(Problem requirements): Whenever a line of the records below contains the word "seguro", copy that line.

(Exercise materials):
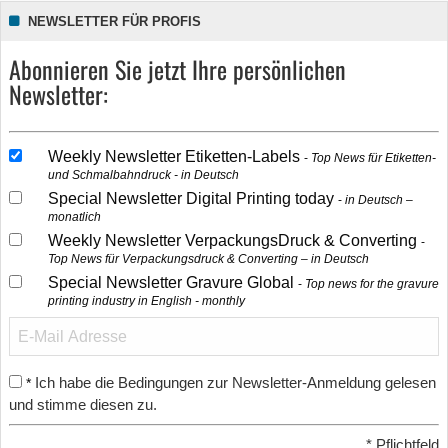
NEWSLETTER FÜR PROFIS
Abonnieren Sie jetzt Ihre persönlichen
Newsletter:
Weekly Newsletter Etiketten-Labels
Top News für Etiketten-
und Schmalbahndruck - in Deutsch
Special Newsletter Digital Printing today
in Deutsch –
monatlich
Weekly Newsletter VerpackungsDruck & Converting
Top News für Verpackungsdruck & Converting – in Deutsch
Special Newsletter Gravure Global
Top news for the gravure
printing industry in English - monthly
Ich habe die Bedingungen zur Newsletter-Anmeldung gelesen
*
und stimme diesen zu.
*
Pflichtfeld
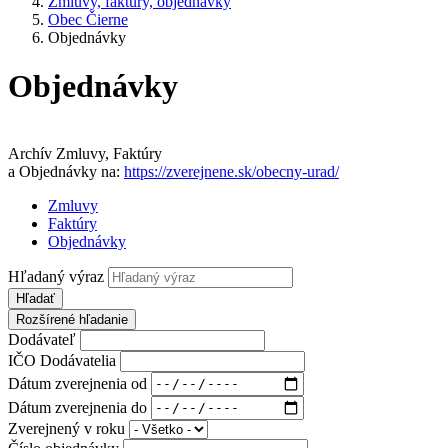
Zmluvy, faktúry, objednávky
Obec Čierne
Objednávky
Objednávky
Archív Zmluvy, Faktúry
a Objednávky na:
https://zverejnene.sk/obecny-urad/
Zmluvy
Faktúry
Objednávky
Hľadaný výraz
Hľadať
Rozšírené hľadanie
Dodávateľ
IČO Dodávatelia
Dátum zverejnenia od
Dátum zverejnenia do
Zverejnený v roku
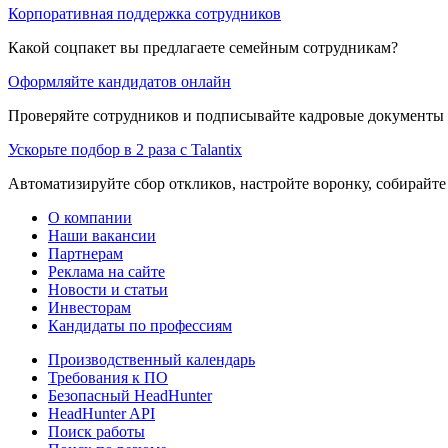
Корпоративная поддержка сотрудников
Какой соцпакет вы предлагаете семейным сотрудникам?
Оформляйте кандидатов онлайн
Проверяйте сотрудников и подписывайте кадровые документы 
Ускорьте подбор в 2 раза с Talantix
Автоматизируйте сбор откликов, настройте воронку, собирайте
О компании
Наши вакансии
Партнерам
Реклама на сайте
Новости и статьи
Инвесторам
Кандидаты по профессиям
Производственный календарь
Требования к ПО
Безопасный HeadHunter
HeadHunter API
Поиск работы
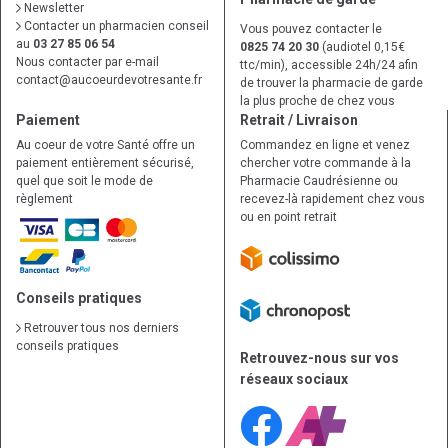
Newsletter
Contacter un pharmacien conseil
Vous pouvez contacter le
au
03 27 85 06 54
0825 74 20 30
(audiotel 0,15€
Nous contacter par e-mail
ttc/min), accessible 24h/24 afin
contact
@
aucoeurdevotresante.fr
de trouver la pharmacie de garde
la plus proche de chez vous
Paiement
Retrait / Livraison
Au coeur de votre Santé offre un
Commandez en ligne et venez
paiement entièrement sécurisé,
chercher votre commande à la
quel que soit le mode de
Pharmacie Caudrésienne ou
règlement
recevez-là rapidement chez vous
ou en point retrait
Conseils pratiques
Retrouver tous nos derniers
conseils pratiques
Retrouvez-nous sur vos
réseaux sociaux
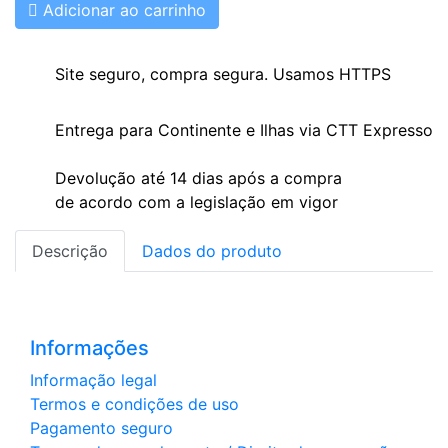

Adicionar ao carrinho
Site seguro, compra segura. Usamos HTTPS
Entrega para Continente e Ilhas via CTT Expresso
Devolução até 14 dias após a compra
de acordo com a legislação em vigor
Descrição
Dados do produto
Informações
Informação legal
Termos e condições de uso
Pagamento seguro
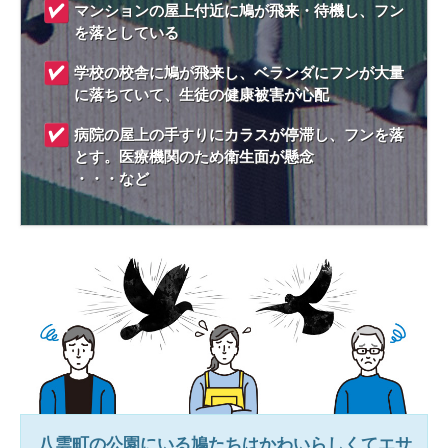
マンションの屋上付近に鳩が飛来・待機し、フン
を落としている
学校の校舎に鳩が飛来し、ベランダにフンが大量
に落ちていて、生徒の健康被害が心配
病院の屋上の手すりにカラスが停滞し、フンを落
とす。医療機関のため衛生面が懸念
・・・など
八雲町
の公園にいる鳩たちはかわいらしくてエサ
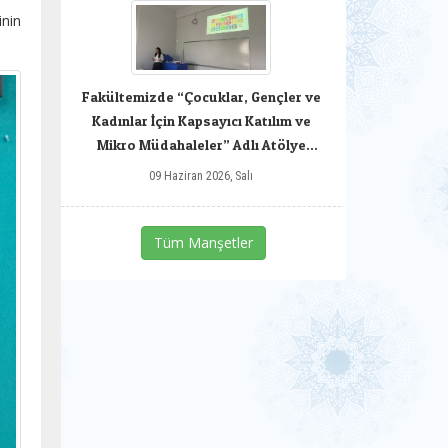
inin
Fakültemizde “Çocuklar, Gençler ve
Kadınlar İçin Kapsayıcı Katılım ve
Mikro Müdahaleler” Adlı Atölye
Gerçekleştirildi.
09 Haziran 2026, Salı
Tüm Manşetler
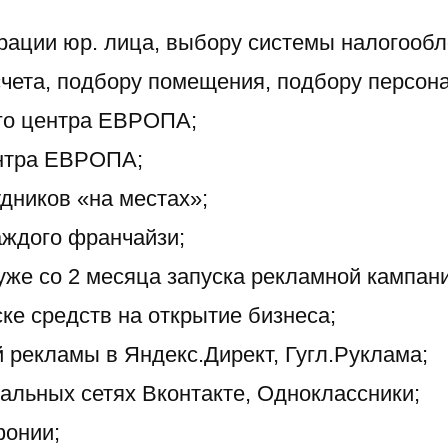
рации юр. лица, выбору системы налогооб
счета, подбору помещения, подбору персон
ого центра ЕВРОПА;
ентра ЕВРОПА;
дников «на местах»;
аждого франчайзи;
уже со 2 месяца запуска рекламной кампан
ке средств на открытие бизнеса;
 рекламы в Яндекс.Директ, Гугл.Руклама;
иальных сетях Вконтакте, Одноклассники;
фонии;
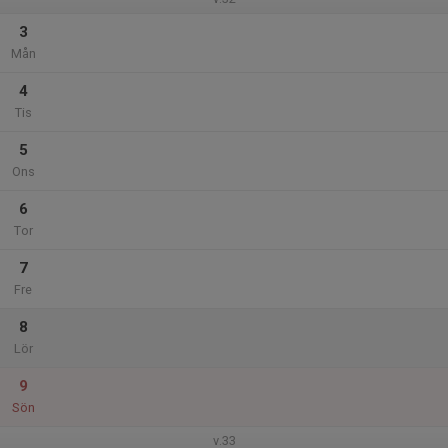
3
Mån
4
Tis
5
Ons
6
Tor
7
Fre
8
Lör
9
Sön
v.33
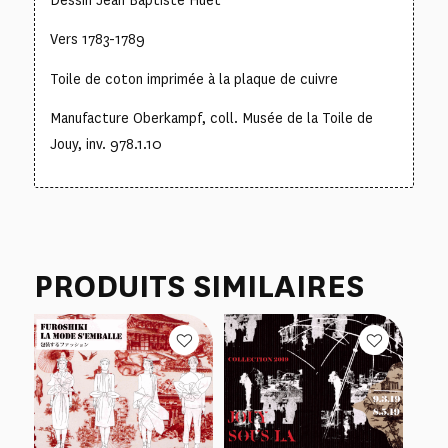
Dessin Jean Baptiste Huet
Vers 1783-1789
Toile de coton imprimée à la plaque de cuivre
Manufacture Oberkampf, coll. Musée de la Toile de
Jouy, inv. 978.1.10
PRODUITS SIMILAIRES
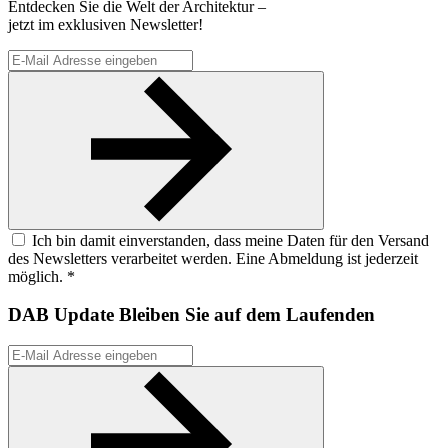
Entdecken Sie die Welt der Architektur –
jetzt im exklusiven Newsletter!
Ich bin damit einverstanden, dass meine Daten für den Versand
des Newsletters verarbeitet werden. Eine Abmeldung ist jederzeit
möglich. *
DAB Update
Bleiben Sie auf dem Laufenden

(Solution below):
Site seguro, compra segura. Usamos HTTPS
Pagamento seguro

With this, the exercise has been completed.